What is being asked: Scan the lines below; pull out those with "from".

----

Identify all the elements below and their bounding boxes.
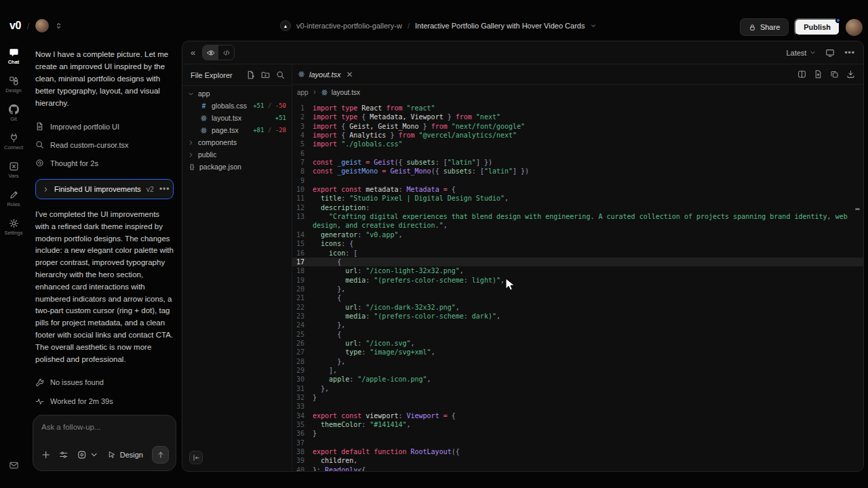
code-line[interactable]: 1import type React from "react": [292, 104, 863, 113]
code-toggle[interactable]: [218, 45, 234, 60]
code-line[interactable]: 33: [292, 402, 863, 411]
activity-icon: [35, 397, 44, 406]
code-line[interactable]: 22 url: "/icon-dark-32x32.png",: [292, 303, 863, 312]
code-line[interactable]: 38export default function RootLayout({: [292, 447, 863, 456]
file-package.json[interactable]: { }package.json: [182, 161, 292, 173]
code-line[interactable]: 21 {: [292, 293, 863, 302]
code-line[interactable]: 13 "Crafting digital experiences that bl…: [292, 212, 863, 230]
code-line[interactable]: 39 children,: [292, 456, 863, 465]
code-line[interactable]: 7const _geist = Geist({ subsets: ["latin…: [292, 158, 863, 167]
publish-button[interactable]: Publish: [794, 18, 840, 36]
project-name[interactable]: v0-interactive-portfolio-gallery-w: [296, 22, 402, 30]
code-line[interactable]: 31 },: [292, 384, 863, 393]
file-explorer: File Explorer app#globals.css+51 / -50la…: [182, 64, 292, 471]
collapse-sidebar-button[interactable]: [189, 451, 203, 464]
code-line[interactable]: 3import { Geist, Geist_Mono } from "next…: [292, 122, 863, 131]
code-line[interactable]: 34export const viewport: Viewport = {: [292, 411, 863, 420]
export-file-icon[interactable]: [814, 70, 823, 79]
rail-item-design[interactable]: Design: [0, 76, 27, 96]
code-area[interactable]: 1import type React from "react"2import t…: [292, 100, 863, 471]
code-line[interactable]: 37: [292, 439, 863, 447]
follow-up-input[interactable]: [41, 423, 167, 431]
scrollbar-thumb[interactable]: [855, 208, 860, 210]
version-card-finished-ui-improvements[interactable]: Finished UI improvements v2 •••: [35, 179, 174, 199]
code-line[interactable]: 26 url: "/icon.svg",: [292, 339, 863, 348]
code-line[interactable]: 36}: [292, 429, 863, 438]
version-selector[interactable]: Latest: [786, 49, 816, 57]
mode-selector-design[interactable]: Design: [108, 451, 143, 459]
action-improved-portfolio-ui[interactable]: Improved portfolio UI: [35, 117, 174, 136]
sliders-icon[interactable]: [59, 450, 68, 460]
code-line[interactable]: 8const _geistMono = Geist_Mono({ subsets…: [292, 167, 863, 176]
folder-app[interactable]: app: [182, 87, 292, 100]
code-line[interactable]: 25 {: [292, 330, 863, 339]
file-globals.css[interactable]: #globals.css+51 / -50: [182, 100, 292, 112]
send-button[interactable]: [152, 446, 169, 464]
code-line[interactable]: 6: [292, 149, 863, 158]
status-worked-duration[interactable]: Worked for 2m 39s: [35, 392, 174, 411]
new-file-icon[interactable]: [246, 70, 255, 79]
code-line[interactable]: 12 description:: [292, 203, 863, 212]
chat-title[interactable]: Interactive Portfolio Gallery with Hover…: [415, 22, 585, 30]
rail-item-settings[interactable]: Settings: [0, 218, 27, 238]
preview-eye-toggle[interactable]: [203, 45, 218, 60]
action-thought[interactable]: Thought for 2s: [35, 154, 174, 172]
code-line[interactable]: 24 },: [292, 321, 863, 329]
code-line[interactable]: 20 },: [292, 285, 863, 293]
folder-public[interactable]: public: [182, 148, 292, 161]
code-line[interactable]: 15 icons: {: [292, 239, 863, 248]
rail-item-chat[interactable]: Chat: [0, 47, 27, 67]
code-line[interactable]: 17 {: [292, 258, 863, 266]
code-line[interactable]: 18 url: "/icon-light-32x32.png",: [292, 266, 863, 275]
code-line[interactable]: 40}: Readonly<{: [292, 466, 863, 471]
code-line[interactable]: 10export const metadata: Metadata = {: [292, 185, 863, 194]
file-layout.tsx[interactable]: layout.tsx+51: [182, 112, 292, 124]
code-line[interactable]: 2import type { Metadata, Viewport } from…: [292, 113, 863, 121]
monitor-icon[interactable]: [825, 48, 835, 58]
image-attach-icon[interactable]: [77, 450, 86, 460]
more-options-icon[interactable]: •••: [159, 184, 170, 194]
split-view-icon[interactable]: [797, 70, 806, 79]
chevron-down-icon[interactable]: [590, 21, 597, 30]
new-folder-icon[interactable]: [261, 70, 270, 79]
action-read-custom-cursor[interactable]: Read custom-cursor.tsx: [35, 136, 174, 154]
close-icon[interactable]: ✕: [346, 70, 353, 79]
plus-icon[interactable]: [41, 450, 50, 460]
status-no-issues[interactable]: No issues found: [35, 373, 174, 392]
code-line[interactable]: 29 ],: [292, 366, 863, 375]
copy-icon[interactable]: [830, 70, 839, 79]
download-icon[interactable]: [846, 70, 855, 79]
code-line[interactable]: 14 generator: "v0.app",: [292, 230, 863, 239]
rail-item-git[interactable]: Git: [0, 104, 27, 124]
share-button[interactable]: Share: [740, 18, 789, 36]
chevron-down-icon[interactable]: [90, 450, 98, 460]
collapse-panel-icon[interactable]: «: [191, 47, 195, 58]
more-options-icon[interactable]: •••: [844, 48, 855, 58]
code-line[interactable]: 4import { Analytics } from "@vercel/anal…: [292, 131, 863, 140]
tab-layout-tsx[interactable]: layout.tsx ✕: [292, 64, 360, 84]
code-line[interactable]: 32}: [292, 393, 863, 402]
code-line[interactable]: 19 media: "(prefers-color-scheme: light)…: [292, 276, 863, 285]
code-line[interactable]: 30 apple: "/apple-icon.png",: [292, 375, 863, 384]
code-line[interactable]: 23 media: "(prefers-color-scheme: dark)"…: [292, 312, 863, 321]
rail-item-vars[interactable]: Vars: [0, 161, 27, 181]
breadcrumb-file[interactable]: layout.tsx: [332, 89, 360, 96]
code-line[interactable]: 27 type: "image/svg+xml",: [292, 348, 863, 357]
rail-item-connect[interactable]: Connect: [0, 133, 27, 152]
file-page.tsx[interactable]: page.tsx+81 / -28: [182, 124, 292, 136]
code-line[interactable]: 35 themeColor: "#141414",: [292, 420, 863, 429]
code-line[interactable]: 28 },: [292, 357, 863, 366]
react-icon: [200, 115, 208, 122]
feedback-mail-button[interactable]: [0, 460, 27, 470]
code-line[interactable]: 16 icon: [: [292, 249, 863, 258]
chevron-updown-icon[interactable]: [55, 21, 62, 30]
breadcrumb-folder[interactable]: app: [297, 89, 309, 96]
account-avatar[interactable]: [846, 19, 863, 36]
rail-item-rules[interactable]: Rules: [0, 190, 27, 209]
code-line[interactable]: 5import "./globals.css": [292, 140, 863, 148]
search-icon[interactable]: [276, 70, 285, 79]
team-avatar[interactable]: [35, 19, 49, 33]
code-line[interactable]: 11 title: "Studio Pixel | Digital Design…: [292, 194, 863, 203]
code-line[interactable]: 9: [292, 176, 863, 185]
folder-components[interactable]: components: [182, 136, 292, 148]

----

Solution to this task:
code-line[interactable]: 1import type React from "react": [292, 104, 863, 113]
code-line[interactable]: 3import { Geist, Geist_Mono } from "next…: [292, 122, 863, 131]
code-area[interactable]: 1import type React from "react"2import t…: [292, 100, 863, 471]
code-line[interactable]: 2import type { Metadata, Viewport } from…: [292, 113, 863, 121]
code-line[interactable]: 4import { Analytics } from "@vercel/anal…: [292, 131, 863, 140]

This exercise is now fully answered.